What are these ominous signs?
The Hualien County commissioner announced that in the middle of next month, direct commercial flights between Hualien Airport and several Chinese cities would begin.
With that, a nightmarish air defense hole will be opened wide. Disguised as a commercial airliner, a Chinese military plane could easily land 200 fully equipped special operations personnel per aircraft after a flight time of less than 30 minutes. Within two hours and with half a dozen planes, a whole battalion could commandeer the airport and control the nation’s northeastern air space. Chiashan Air Base, a facility dug into a nearby mountain, would be rendered inoperable. With a lightning-quick strike, China could deny US or Japanese intervention from Guam and Okinawa.
Even more worrisome, Chinese visitors are flooding to Taiwan. Last year alone, more than 1 million were roaming the nation with almost no restrictions. Some of the visitors are believed to be saboteurs — highly trained People’s Liberation Army members. Even if the number is less than 1 percent, the potential damage they could do is horrifying. The agents, when the time comes, could mercilessly slaughter local leaders.
In the past few years, classified information about the nation’s weapon depots has most likely been compromised. In addition, a significant number of businesspeople and politicians are willing to trade Taiwan’s security for financial gain. Some retired high-ranking military officers have openly committed treason in word and deed by siding with Beijing on ceremonial occasions. Worse yet, such traitorous acts seem to be sanctioned and encouraged by the Chinese Nationalist Party (KMT). A disloyal defense does not need a subversive intrusion to fail.
Against these dark forces, civilian sectors seem utterly unprepared to defend the nation. Most Taiwanese are not trained to operate the simplest of firearms, let alone semiautomatic or fully automatic guns.

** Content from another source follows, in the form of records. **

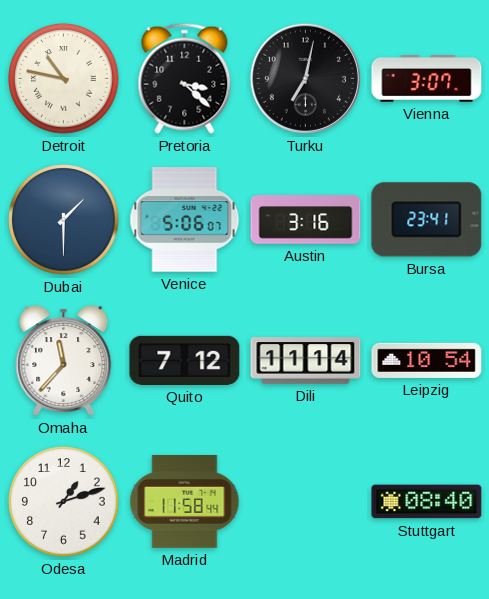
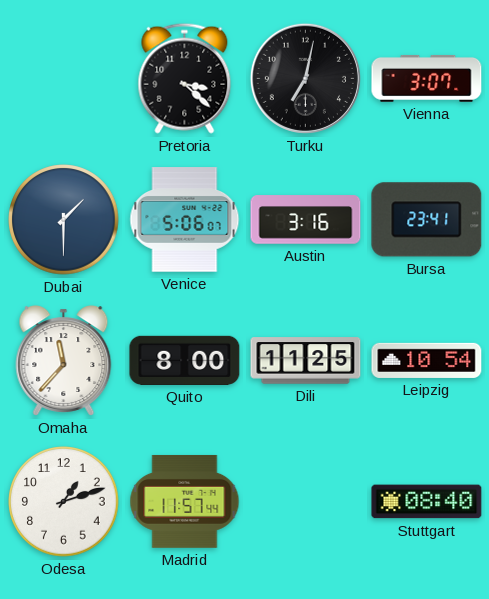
Detroit: 10:47 -> none
Quito: 7:12 -> 8:00
Dili: 11:14 -> 11:25
Madrid: 11:58 -> 11:57
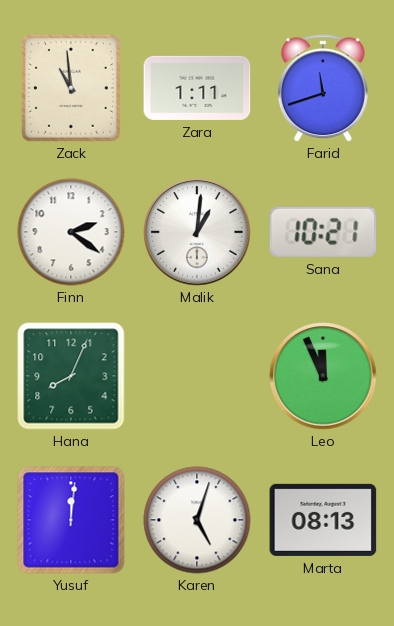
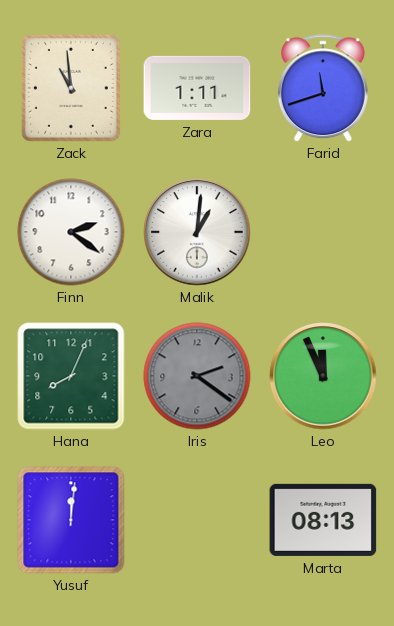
Sana: 10:21 -> none
Iris: none -> 2:21
Karen: 5:03 -> none
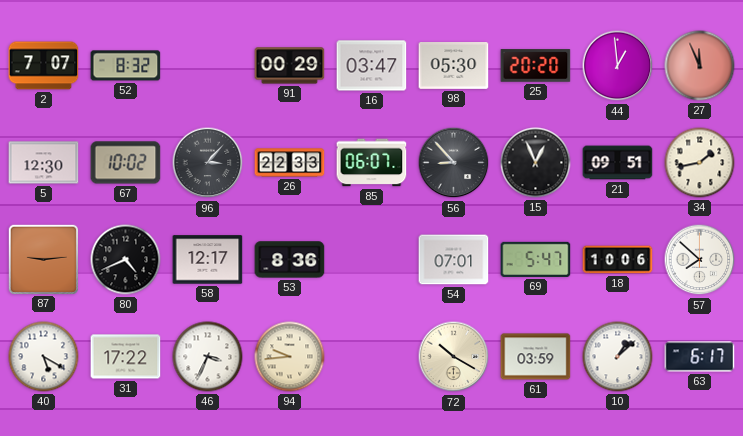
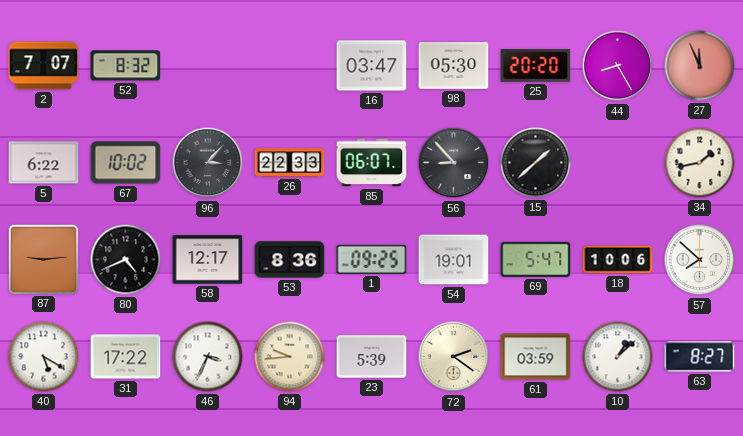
91: 00:29 -> none
44: 12:59 -> 8:25
5: 12:30 -> 6:22
15: 12:56 -> 1:38
21: 09:51 -> none
1: none -> 09:25
54: 07:01 -> 19:01
23: none -> 5:39
72: 10:20 -> 2:21
63: 6:17 -> 8:27
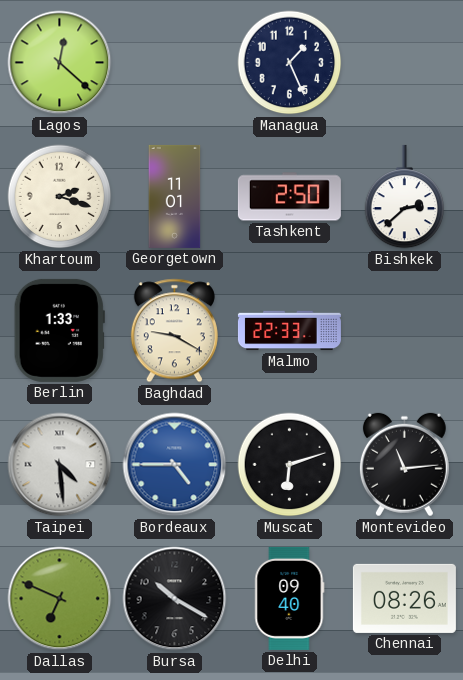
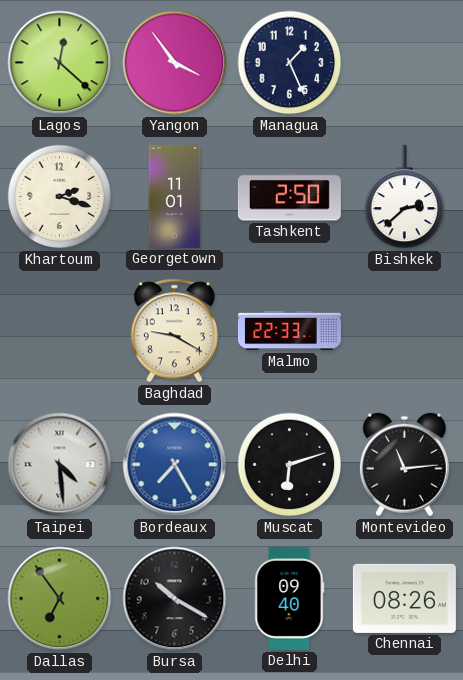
Yangon: none -> 3:54
Berlin: 1:33 -> none
Bordeaux: 4:45 -> 7:25
Dallas: 6:49 -> 6:54
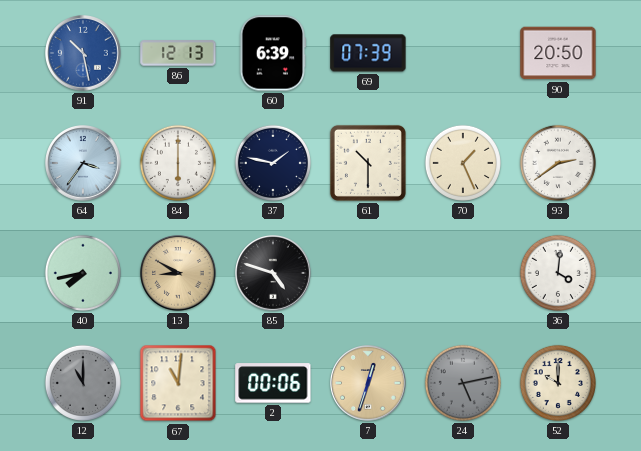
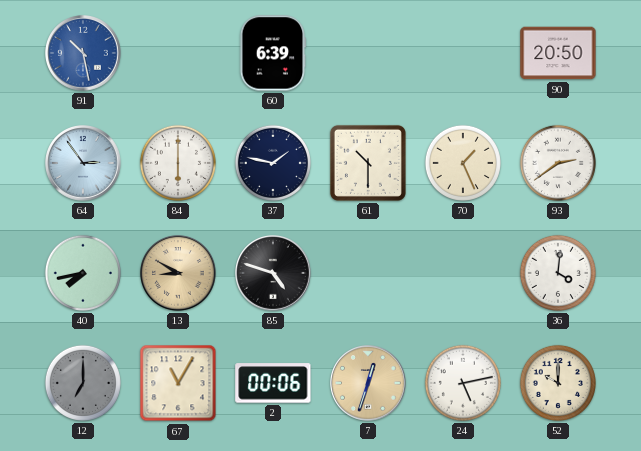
86: 12:13 -> none
69: 07:39 -> none
64: 3:36 -> 2:54
12: 11:00 -> 7:00
67: 11:01 -> 11:05
24 dial: grey -> white
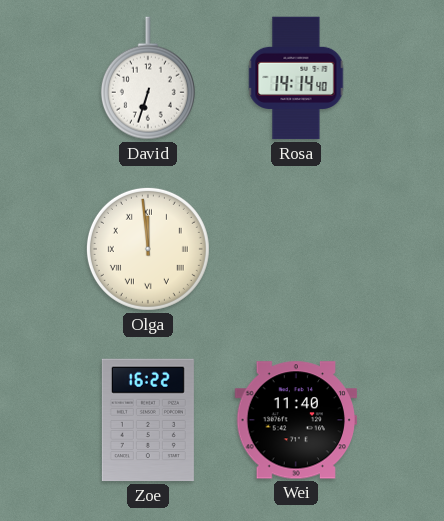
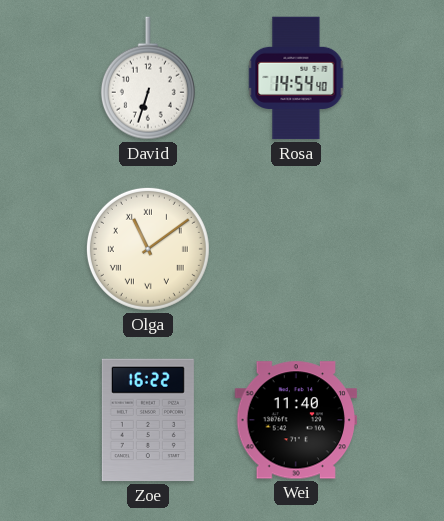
Rosa: 14:14 -> 14:54
Olga: 11:59 -> 11:09
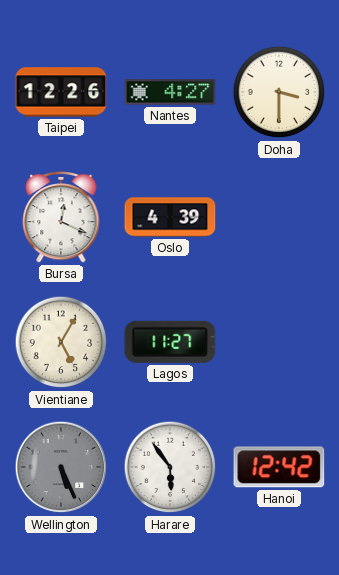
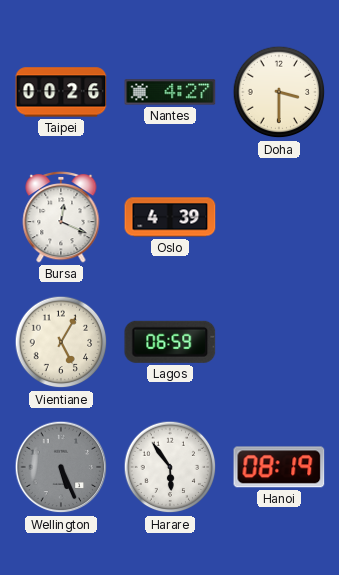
Taipei: 12:26 -> 00:26
Lagos: 11:27 -> 06:59
Hanoi: 12:42 -> 08:19
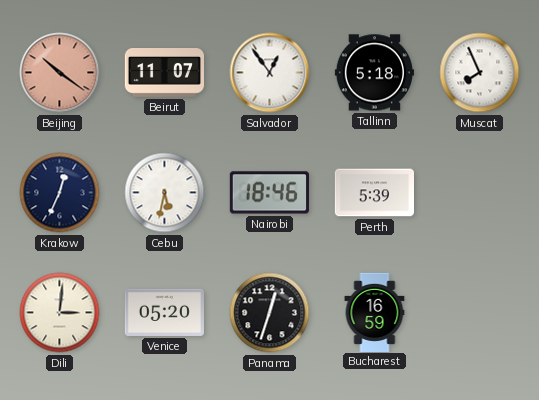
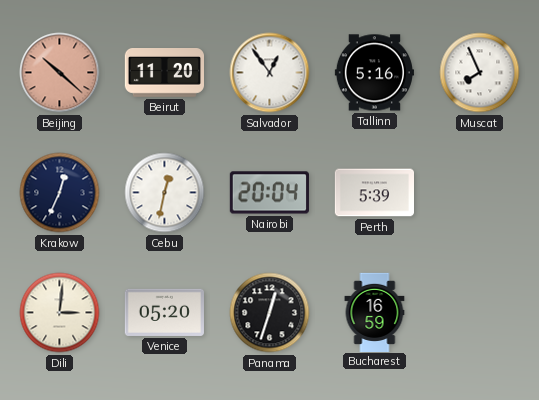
Beijing: 10:21 -> 10:22
Beirut: 11:07 -> 11:20
Tallinn: 5:18 -> 5:16
Cebu: 5:32 -> 12:32
Nairobi: 18:46 -> 20:04
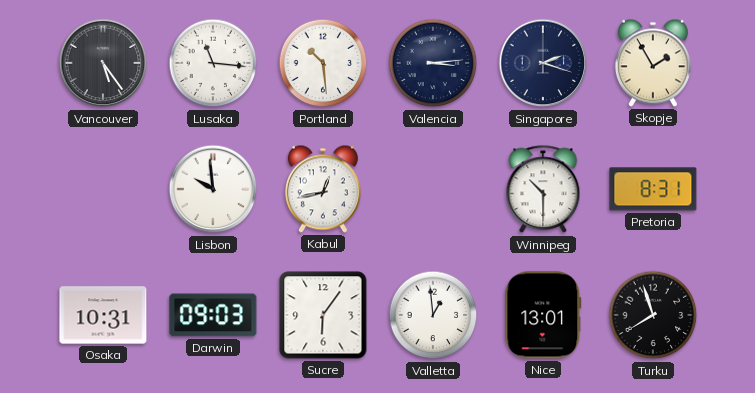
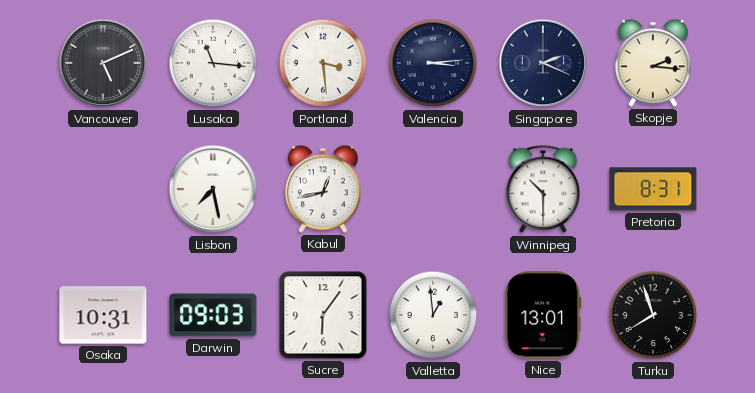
Vancouver: 5:24 -> 5:11
Portland: 10:29 -> 3:29
Singapore: 2:18 -> 2:19
Skopje: 1:55 -> 2:16
Lisbon: 9:59 -> 7:28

Taiwanese tend to be more docile and timid when it comes to a showdown. A lack of strong core values and, if the values arise, resolve to vehemently express and defend them is true of individuals and leaders. People who instinctively submit condemn themselves to eternal slavery. This is a lesson nobody should learn by experience.
Beside the internal factors, the international environment does not look helpful. The US has its hands full dealing with events in the Middle East, north Africa, Ukraine and North Korea. US President Barack Obama’s worldview places Taiwan at best at the bottom of his agenda.
The situation is not likely to improve next year when the Republican and Democratic parties are set to engage in a fierce fight for the White House. With such high stakes on the table, neither side would spare any time for Taiwan. Given such an attention deficiency, Beijing will certainly take any opportunity it can.
Similarly, next year, Taiwan will be in an awkward position with a new leader elected five months before the current one leaves office in May.
A weakened US, a bellicose Russia, an unpredictable North Korea, a burning Ukraine, a chaotic Middle East, a nationalistic Beijing and a Taiwan infested by hostile agents, foreign and domestic, would be a perfect storm, one that forecasters should be expecting to make landfall.
Kengchi Goah is a senior research fellow at the Taiwan Public Policy Council in the US.